Work instructions: Each record here should be printed again exactly; please leave its pictures out.

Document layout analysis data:
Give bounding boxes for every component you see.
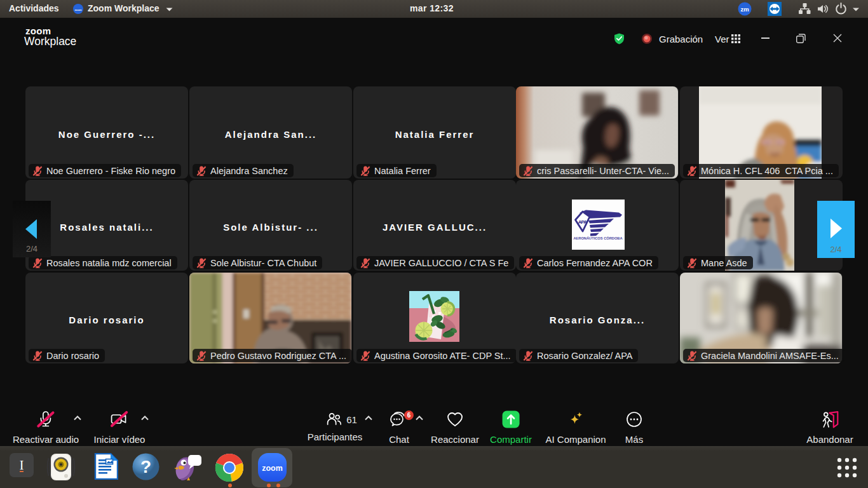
svg-text:I: I xyxy=(20,458,24,472)
svg-text:zoom: zoom xyxy=(74,8,81,11)
svg-text:AERONÁUTICOS CÓRDOBA: AERONÁUTICOS CÓRDOBA xyxy=(573,236,622,240)
svg-text:6: 6 xyxy=(407,412,411,419)
svg-text:APA: APA xyxy=(578,219,588,225)
svg-text:zm: zm xyxy=(740,6,749,13)
svg-text:?: ? xyxy=(140,457,151,477)
svg-text:zoom: zoom xyxy=(262,464,283,473)
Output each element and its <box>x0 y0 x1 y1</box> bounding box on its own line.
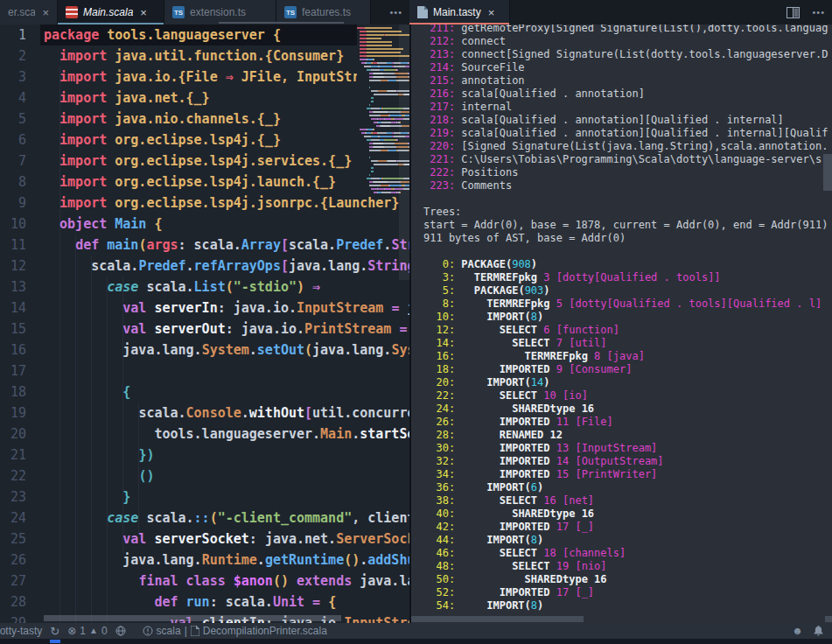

Exercise answer:
Give bounding boxes for every component you see.
svg-text:I: I xyxy=(20,458,24,472)
svg-text:zoom: zoom xyxy=(74,8,81,11)
svg-text:AERONÁUTICOS CÓRDOBA: AERONÁUTICOS CÓRDOBA xyxy=(573,236,622,240)
svg-text:6: 6 xyxy=(407,412,411,419)
svg-text:APA: APA xyxy=(578,219,588,225)
svg-text:zm: zm xyxy=(740,6,749,13)
svg-text:?: ? xyxy=(140,457,151,477)
svg-text:zoom: zoom xyxy=(262,464,283,473)
Output each element and its <box>x0 y0 x1 y1</box> bounding box on its own line.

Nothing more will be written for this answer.